Having a rest in America is good.
In addition, Americans are very fond of foreign tourists ...


----------



## Mikeoxenormous

Selivan said:


> Russian tourists prefer Europe, but I like America more ...
> Especially, Florida ...
> 
> View attachment 174420
> 
> 
> View attachment 174421


Shall I tell him about how much a Russian Tourist he looks?

The fanny pack went out about 20 years ago.

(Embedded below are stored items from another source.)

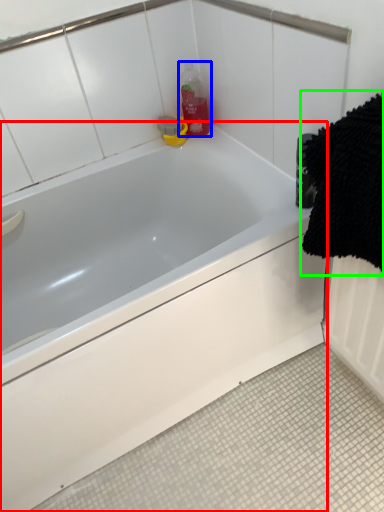 Question: Based on their relative distances, which object is nearer to bathtub (highlighted by a red box)? Choose from cleaning product (highlighted by a blue box) and bath towel (highlighted by a green box).

Choices:
 (A) cleaning product
 (B) bath towel

Answer: (B) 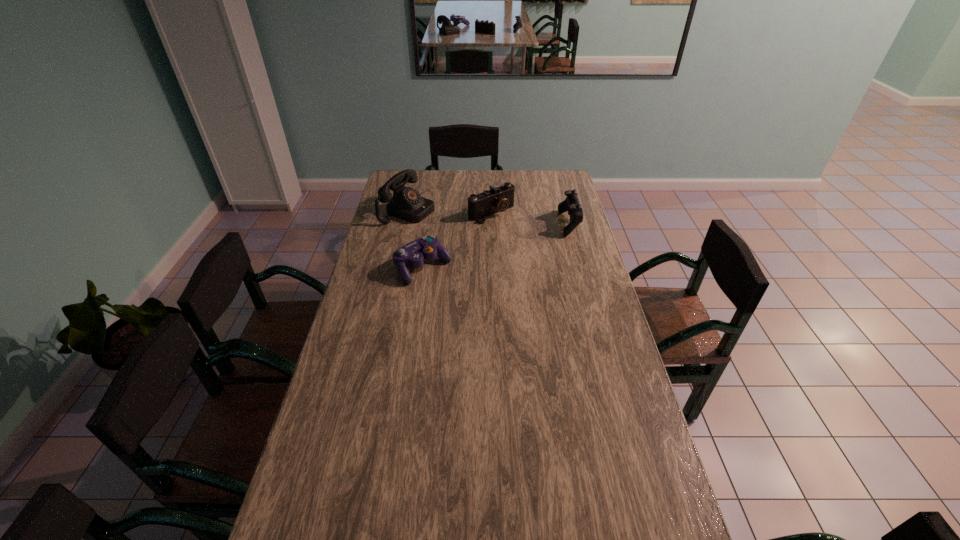 Where is `free space located on the front-facing side of the camera`? The height and width of the screenshot is (540, 960). free space located on the front-facing side of the camera is located at coordinates (516, 231).

The height and width of the screenshot is (540, 960). Find the location of `vacant area situated on the front-facing side of the camera`. vacant area situated on the front-facing side of the camera is located at coordinates (534, 245).

You are a GUI agent. You are given a task and a screenshot of the screen. Output one action in this format:
    pyautogui.click(x=<x>, y=<y>)
    Task: Click on the free space located 0.160m on the front-facing side of the camera
    
    Given the screenshot: What is the action you would take?
    pyautogui.click(x=527, y=240)

Locate an element on the screen. This screenshot has height=540, width=960. control present at the left edge is located at coordinates (412, 254).

Find the location of a particular element. telephone that is positioned at the left edge is located at coordinates (407, 204).

The width and height of the screenshot is (960, 540). Identify the location of object that is positioned at the right edge. (571, 204).

In the image, there is a desktop. Identify the location of vacant space at the far edge. (435, 173).

Identify the location of free space at the near edge of the desktop. This screenshot has width=960, height=540. (414, 536).

Where is `vacant area at the left edge of the desktop`? The height and width of the screenshot is (540, 960). vacant area at the left edge of the desktop is located at coordinates (346, 437).

Locate an element on the screen. vacant space at the right edge of the desktop is located at coordinates (598, 275). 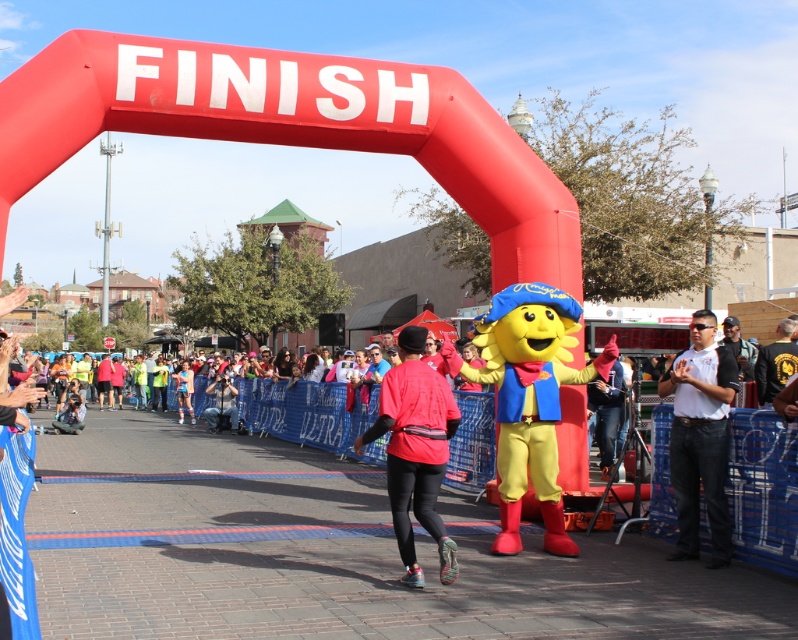 Question: Is red matte running outfit at center above white shirt at center?

Choices:
 (A) yes
 (B) no

Answer: (A)

Question: Can you confirm if red matte running outfit at center is bigger than white shirt at center?

Choices:
 (A) yes
 (B) no

Answer: (A)

Question: Observing the image, what is the correct spatial positioning of red matte running outfit at center in reference to white shirt at center?

Choices:
 (A) right
 (B) left

Answer: (B)

Question: Which of the following is the farthest from the observer?

Choices:
 (A) red matte running outfit at center
 (B) white shirt at center

Answer: (B) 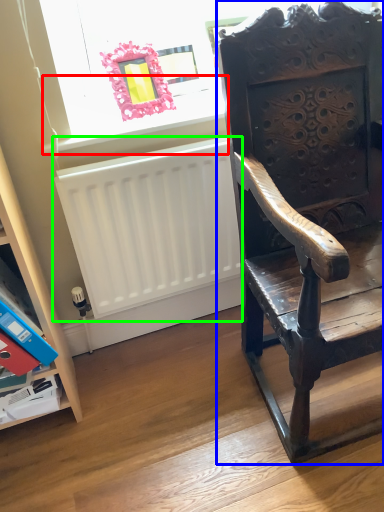 Question: Based on their relative distances, which object is farther from window sill (highlighted by a red box)? Choose from chair (highlighted by a blue box) and radiator (highlighted by a green box).

Choices:
 (A) chair
 (B) radiator

Answer: (A) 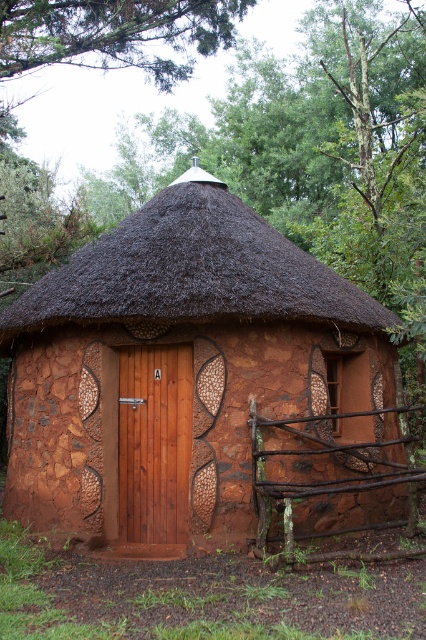 Does terracotta stone hut at center have a lesser width compared to brown wooden fence at lower right?

No, terracotta stone hut at center is not thinner than brown wooden fence at lower right.

Which is behind, point (140, 538) or point (327, 417)?

Point (140, 538)

The image size is (426, 640). Identify the location of terracotta stone hut at center. (195, 381).

Which is below, wooden door at center or brown wooden fence at lower right?

brown wooden fence at lower right is below.

Is wooden door at center behind brown wooden fence at lower right?

Yes, it is.

Does point (154, 435) come closer to viewer compared to point (379, 483)?

No, (154, 435) is behind (379, 483).

Locate an element on the screen. Image resolution: width=426 pixels, height=640 pixels. wooden door at center is located at coordinates (155, 442).

Does terracotta stone hut at center appear over wooden door at center?

Correct, terracotta stone hut at center is located above wooden door at center.

At what (x,y) coordinates should I click in order to perform the action: click on terracotta stone hut at center. Please return your answer as a coordinate pair (x, y). Looking at the image, I should click on (195, 381).

This screenshot has width=426, height=640. I want to click on terracotta stone hut at center, so click(x=195, y=381).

While in Saudi Arabia , my family and me went to Dubai and spent a week in a 5 star hotel.  There were Russians there also, and I told my wife how I knew they were Russian.  They were fluorescent white, and wore 1950s bathing suits with the same in sunglasses.  They are always about 20 years or more late because their spies take so long to get back over there.


----------



## Selivan

Что такое:
 fanny pack went out about 20 years ago.


----------



## Indeependent

andaronjim said:


> Selivan said:
> 
> 
> 
> Russian tourists prefer Europe, but I like America more ...
> Especially, Florida ...
> 
> View attachment 174420
> 
> 
> View attachment 174421
> 
> 
> 
> Shall I tell him about how much a Russian Tourist he looks?
> 
> The fanny pack went out about 20 years ago.
> 
> While in Saudi Arabia , my family and me went to Dubai and spent a week in a 5 star hotel.  There were Russians there also, and I told my wife how I knew they were Russian.  They were fluorescent white, and wore 1950s bathing suits with the same in sunglasses.  They are always about 20 years or more late because their spies take so long to get back over there.
Click to expand...

Bastard!
You stole my post!


----------



## Wyatt earp

Selivan said:


> Russian tourists prefer Europe, but I like America more ...
> Especially, Florida ...
> 
> View attachment 174420
> 
> 
> View attachment 174421




Hello the 1980's is calling they want your shorts back.


----------



## shockedcanadian

Way too many Canadians in Florida for my liking.


----------



## norwegen

Harry Dresden said:


> why?.....you said in another thread America sucks....so why do you like coming here?..


Miami is a Spanish-speaking country.


----------



## Selivan

bear513 said:


> Hello the 1980's is calling they want your shorts back.



I was in 1999, so I will not return shorts


----------



## Indeependent

shockedcanadian said:


> Way too many Canadians in Florida for my liking.


Snowbirds.
You don’t like birds?


----------



## Mikeoxenormous

Selivan said:


> Что такое:
> fanny pack went out about 20 years ago.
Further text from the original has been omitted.